>>>

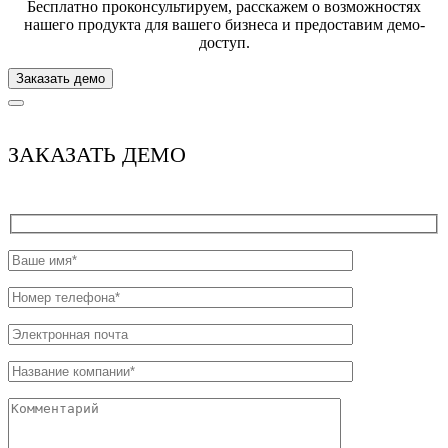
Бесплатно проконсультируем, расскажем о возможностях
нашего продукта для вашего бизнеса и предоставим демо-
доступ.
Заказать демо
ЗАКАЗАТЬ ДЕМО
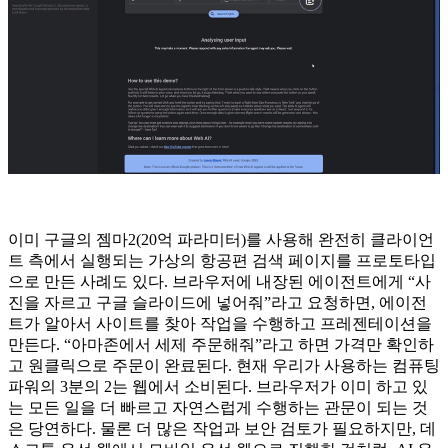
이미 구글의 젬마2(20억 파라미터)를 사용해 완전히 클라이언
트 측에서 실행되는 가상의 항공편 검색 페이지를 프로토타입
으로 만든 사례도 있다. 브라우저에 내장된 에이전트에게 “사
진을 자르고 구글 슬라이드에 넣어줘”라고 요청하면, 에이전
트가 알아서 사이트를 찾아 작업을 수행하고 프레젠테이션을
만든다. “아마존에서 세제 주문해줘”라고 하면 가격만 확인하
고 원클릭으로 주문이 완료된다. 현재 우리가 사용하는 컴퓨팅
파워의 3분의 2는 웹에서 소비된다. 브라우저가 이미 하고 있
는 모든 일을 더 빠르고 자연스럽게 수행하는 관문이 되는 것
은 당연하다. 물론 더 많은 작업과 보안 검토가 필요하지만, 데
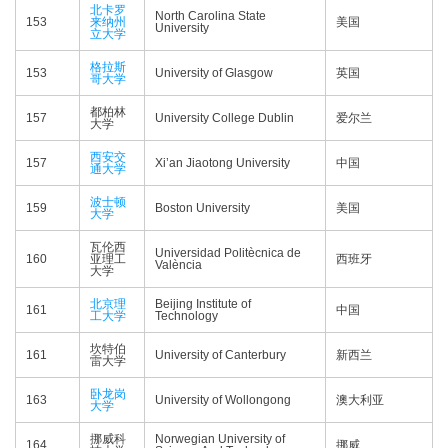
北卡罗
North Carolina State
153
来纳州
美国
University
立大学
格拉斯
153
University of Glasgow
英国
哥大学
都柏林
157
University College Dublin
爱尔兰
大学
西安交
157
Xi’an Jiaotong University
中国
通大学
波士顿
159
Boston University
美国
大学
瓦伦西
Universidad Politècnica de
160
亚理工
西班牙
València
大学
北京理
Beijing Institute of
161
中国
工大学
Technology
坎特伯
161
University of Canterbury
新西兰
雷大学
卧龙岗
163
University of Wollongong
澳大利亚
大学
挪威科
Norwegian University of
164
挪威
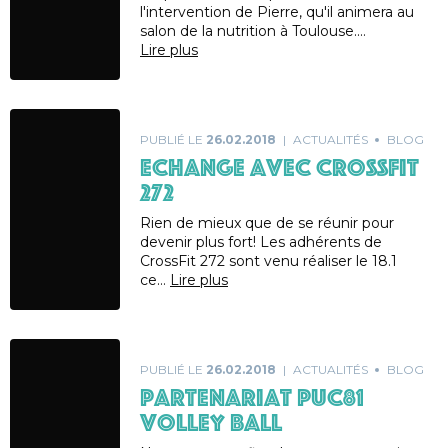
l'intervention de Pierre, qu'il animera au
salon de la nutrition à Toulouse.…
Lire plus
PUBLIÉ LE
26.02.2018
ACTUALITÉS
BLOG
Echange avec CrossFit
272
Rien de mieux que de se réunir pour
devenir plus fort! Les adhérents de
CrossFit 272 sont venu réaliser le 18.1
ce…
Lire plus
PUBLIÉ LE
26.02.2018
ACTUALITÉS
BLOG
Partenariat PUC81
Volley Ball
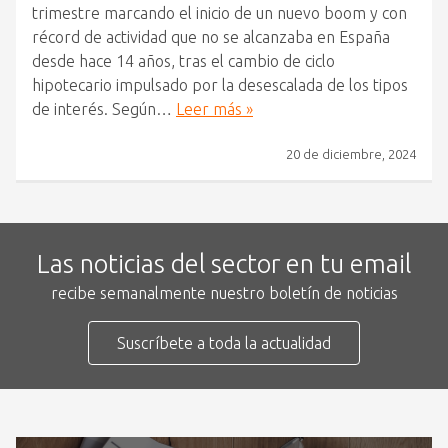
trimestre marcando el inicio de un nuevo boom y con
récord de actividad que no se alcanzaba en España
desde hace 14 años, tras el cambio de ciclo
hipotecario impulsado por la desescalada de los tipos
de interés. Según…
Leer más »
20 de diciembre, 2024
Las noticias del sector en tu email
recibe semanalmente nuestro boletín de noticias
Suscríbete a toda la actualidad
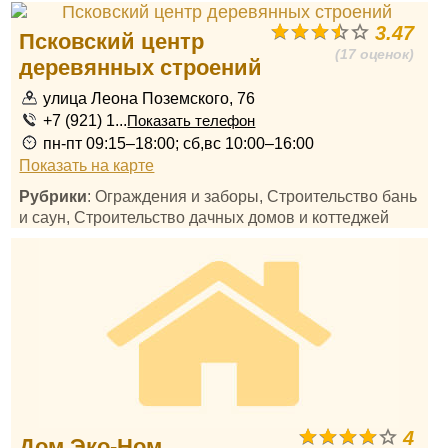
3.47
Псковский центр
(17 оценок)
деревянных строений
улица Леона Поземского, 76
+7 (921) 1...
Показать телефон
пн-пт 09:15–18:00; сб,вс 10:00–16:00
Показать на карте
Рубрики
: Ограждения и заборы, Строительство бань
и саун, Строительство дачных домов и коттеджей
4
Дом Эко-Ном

<<<

**Requirement:**
From the material above, copy each line that includes the word "University".

**Answer below:**
University
University of Glasgow
University College Dublin
Xi’an Jiaotong University
Boston University
University of Canterbury
University of Wollongong
Norwegian University of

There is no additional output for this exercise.